There are two main types of life insurance with multiple options.  I will provide an explanation of each so you will have the basics.

Term Life Insurance

Term life insurance only pays a death benefit if the insured person during the term. A term can be anywhere between 1-30 years and depending on your financial goals you may need another policy when the term expires and it does not include the savings & investment piece that is available in a whole life policy.  

There are two different types of term policies, level term, and decreasing term.  The death benefit (amount of the policy, ex. $250,000) stays the same throughout the full term in a level term policy.  In a decreasing term policy, the death benefit decreases over the term. 

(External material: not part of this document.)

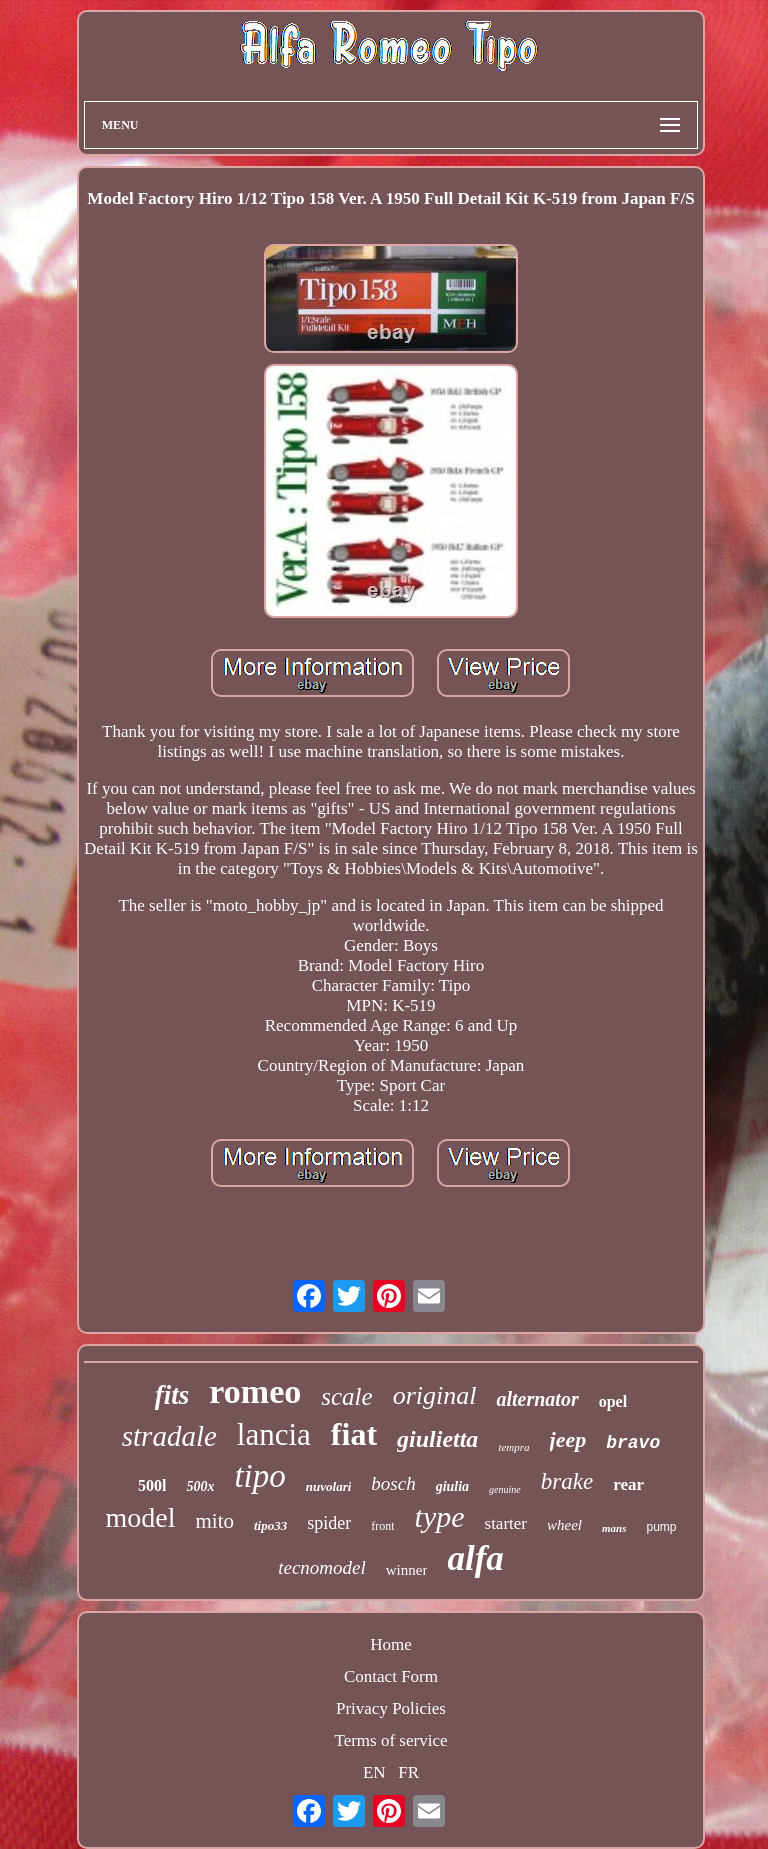 This screenshot has height=1849, width=768. What do you see at coordinates (259, 1476) in the screenshot?
I see `tipo` at bounding box center [259, 1476].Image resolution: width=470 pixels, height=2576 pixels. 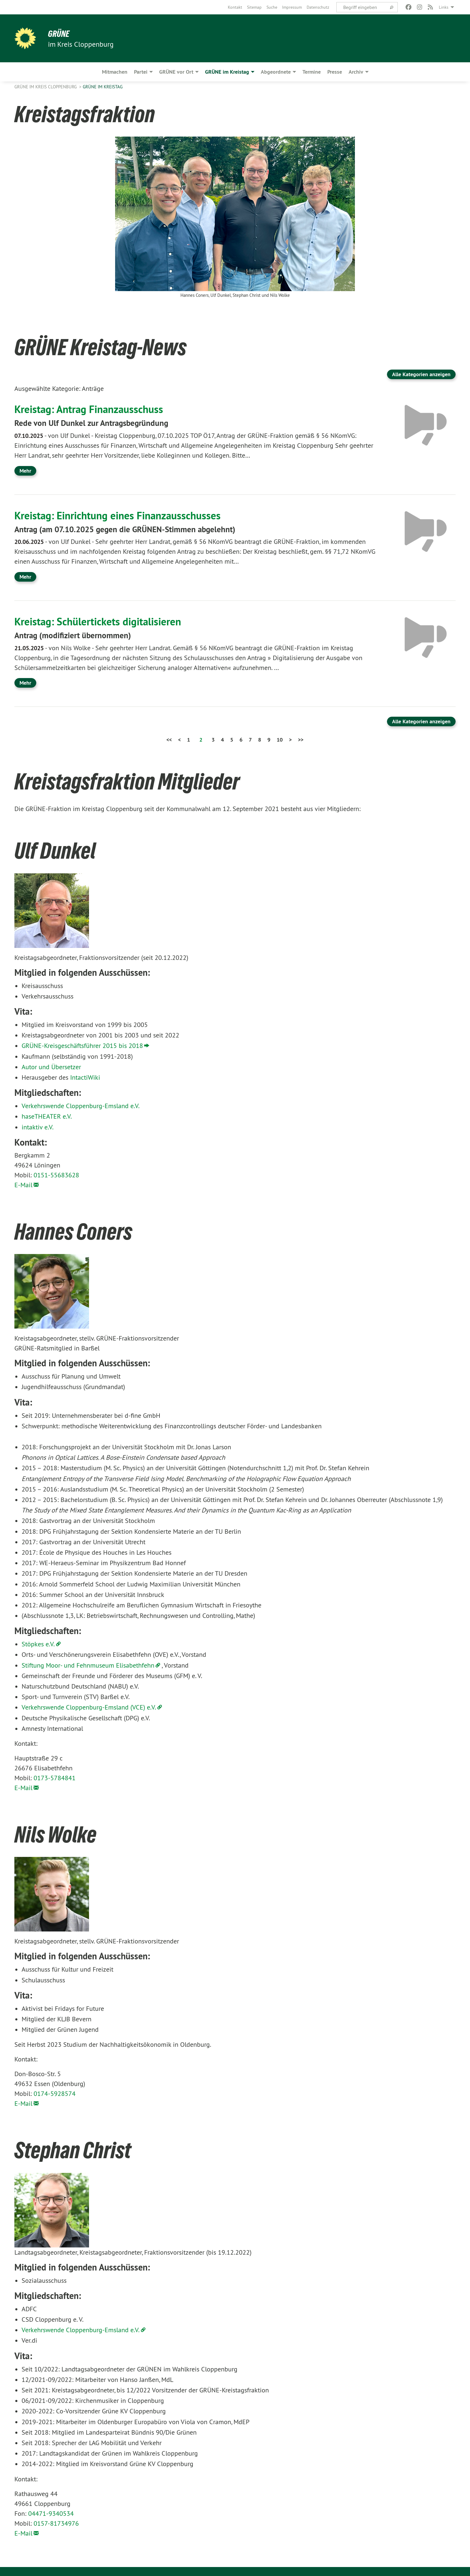 What do you see at coordinates (311, 71) in the screenshot?
I see `Termine [menuitem]` at bounding box center [311, 71].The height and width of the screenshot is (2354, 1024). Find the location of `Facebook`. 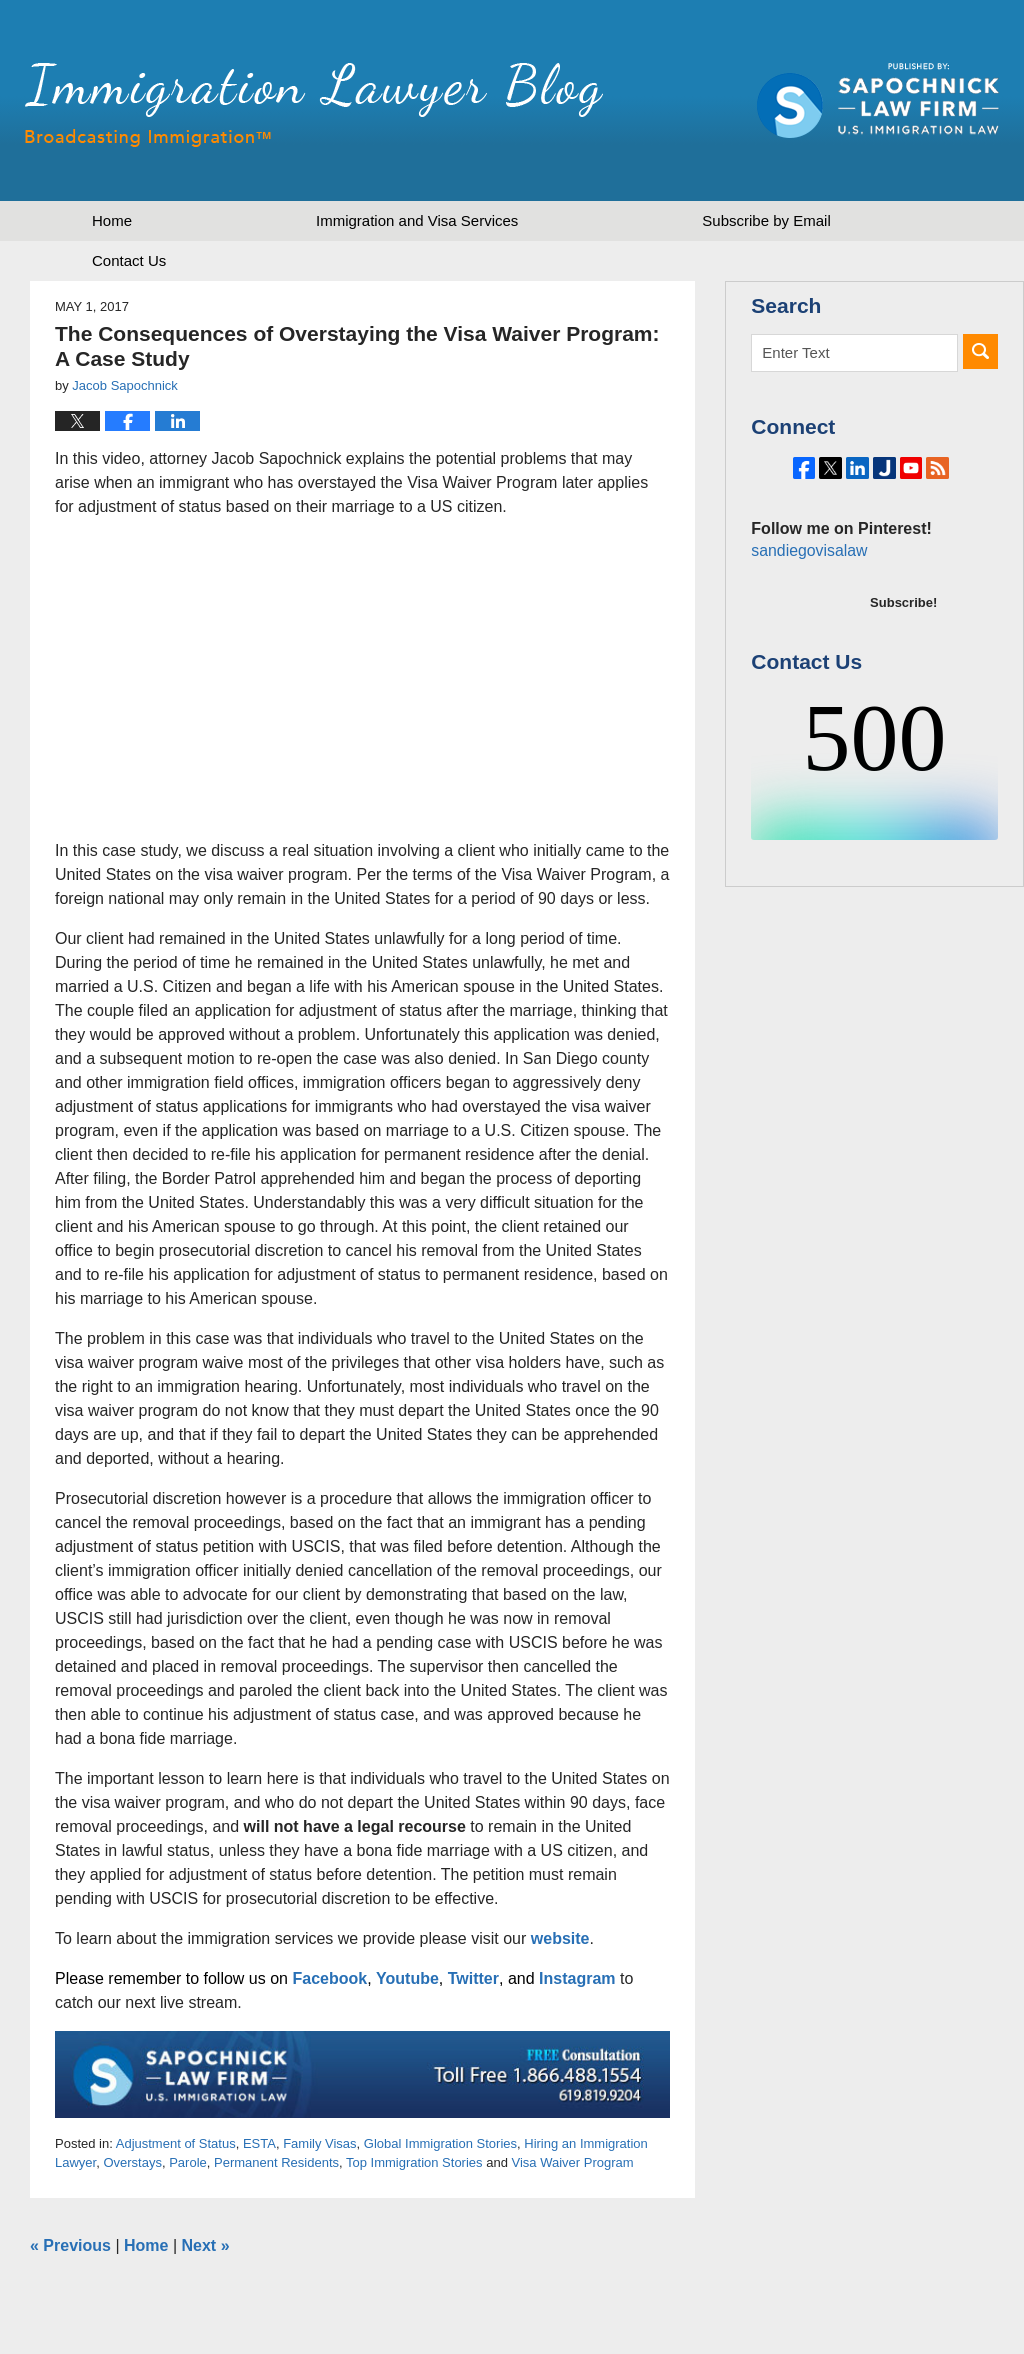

Some people don't like term life policies because you have to replace the policy but there are ways that a term life policy can benefit you.  Let's say I purchased a 30-year term policy when I was 25, when I'm 55 years old, the policy will expire.  If I renew, the new policy will have a higher premium and may leave me uninsured if it is too expensive for my budget, but if I save the money for funeral costs (and build wealth), while I am still insured, I will not have to worry about renewing the policy (especially since my children would be grown).  

Pros & Cons of Term Life Insurance


  • Since you are only paying for the death benefit, you get more for your money

  • Payment stays the same over the term

  • Can be combined with riders (provision separate from the original policy) to meet your needs

  • Normally not part of the estate

  • Generally not subject to federal income taxes


  • Does not have a cash building account

  • Depending on the type of term policy it may be inflexible

  • Only provides temporary coverage

Permanent (Whole) Life Insurance

There are 4 types of permanent life, whole life, universal life, variable life and variable - universal life.

Whole life insurance provides a death benefit along with cash accumulation for your lifetime.  The cash value is invested in a "savings" account that grows on a tax-deferred basis.   When you pay the premium, a portion of the payment is placed in the cash value account, which grows based on the dividend paid by the company. Over the long term, whole life is cheaper than term because it covers you for your lifetime.

Pros & Cons Of Whole Life 


  • Builds cash value tax-deferred

  • Protection until death

  • Earns dividends

  • Premium never increases

  • Loan availability


  • Insurance company controls the investment

  • Higher premium rate

  • You are unable to change your plan

Universal Life is more flexible than whole life because you have the opportunity to increase the death benefit. There is a level death benefit similar to term life insurance and a cash account option similar to whole life insurance, but you have the option to pay flexible premiums.  If your cash value account grows large enough, you can have the premiums pulled from the cash value account instead of making the payment out of pocket, but if it underperforms you may have to pay a higher premium to keep the coverage which is not necessarily budget friendly.

Variable life is similar to Universal life but the cash account is are to invested in stocks, bonds, and mutual funds.  The cash account has the ability to grow quickly but it also has the risk of losing funds quickly.  If the account does not perform well, the cash value & death benefit will decrease.  Some policies have a guarantee of a minimum death benefit.

Variable-Universal Life.The policy is a combination of Variable and Universal Life (of course).  You have the opportunity of investing in stocks, bonds, and mutual funds but you also have the flexibility of adjusting your premium.

Pros & Cons of Universal Life, Variable Life, and Variable-Universal Life


  • Flexible premiums

  • Cash value account grows tax-deferred and the death benefit is tax-free for beneficiaries.

  • Loans availability

  • Withdrawals up to premium paid are tax-free


  • Premium can increase

  • More expensive than term

  • If the policy is canceled, gains are taxable income

  • Cannot deduct losses

These are just quick facts to provide you with the basics about life insurance.  My last and most important point is this, depending on the age of your child(ren) you do not have to purchase a separate life insurance policy for them.  You can add a child rider with a predetermined amount to your coverage.  For example, if you have a $250,000 policy you can add a child rider for $10,000, which should be enough to cover funeral costs. 

Life insurance maybe daunting to think about but you don't want to add additional stress to your family while they are already grieving.  

Do you have a life insurance policy?